Bloccare tutto in favore delle Olimpiadi, stravolgendo un calendario già fitto di per sé, non appare fattibile. Di ridurre il numero di partite di regular season non se ne parla, significherebbe che le 30 franchigie dovrebbero rinunciare a una buona fetta di introiti. “Liberare” solo alcuni giocatori di spicco sarebbe anche peggio, perché falserebbe i valori in campo per diverse settimane. Insomma, pensare che Los Angeles 2028 abbia la priorità sulla MLB è utopia. Anzi, sarebbe concettualmente sbagliato se si ragiona con le dinamiche legate alla disciplina.

Il baseball è uno sport dove, più di tanti altri, conta il lungo periodo. Nonostante ogni squadra giochi 162 partite di regular season, a fine anno spesso e volentieri le classifiche delle varie Division sono tiratissime. In post-season, poi, ogni ipotesi vale il suo contrario. I valori sono fluidi, cambiano di continuo. La regular season serve a stabilire le squadre migliori, dopodiché si elegge una vincitrice. Non necessariamente la più forte, bensì la più in forma a ottobre (il mese tradizionalmente dedicato ai play-off).

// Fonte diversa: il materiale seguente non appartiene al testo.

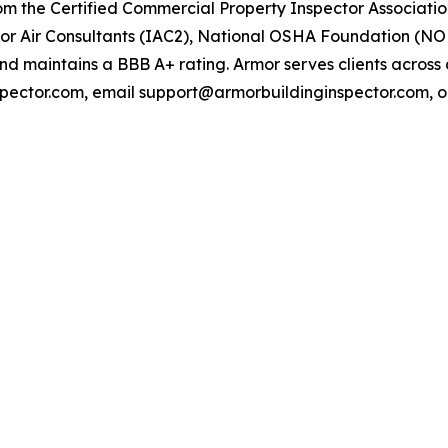
om the Certified Commercial Property Inspector Association
door Air Consultants (IAC2), National OSHA Foundation (NOF
maintains a BBB A+ rating. Armor serves clients across al
nspector.com, email support@armorbuildinginspector.com, or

Proprio per questo, competizioni come le Olimpiadi o il World Baseball Classic, dove ci si gioca tutto sulla partita secca, hanno poco senso. Per intenderci, è come se nella scherma si assegnassero medaglie olimpiche con assalti sulla stoccata singola anziché arrivare a 15. Oppure è come se nella pallavolo le partite venissero giocate con set al meglio dei 5 punti anziché al meglio dei 25. Avrebbe senso sul piano sportivo? Ben poco.

Ecco perché, piaccia o non piaccia, il baseball poco c’entra con i Giochi olimpici. Non tanto per questioni legate al professionismo, ma per ragioni concettuali nel senso più letterale del termine. Lo abbiamo già visto e lo rivedremo. L’importante è mettere ogni cosa nel giusto contesto. Nel caso di specie è quello dell’intrattenimento e del “di più”.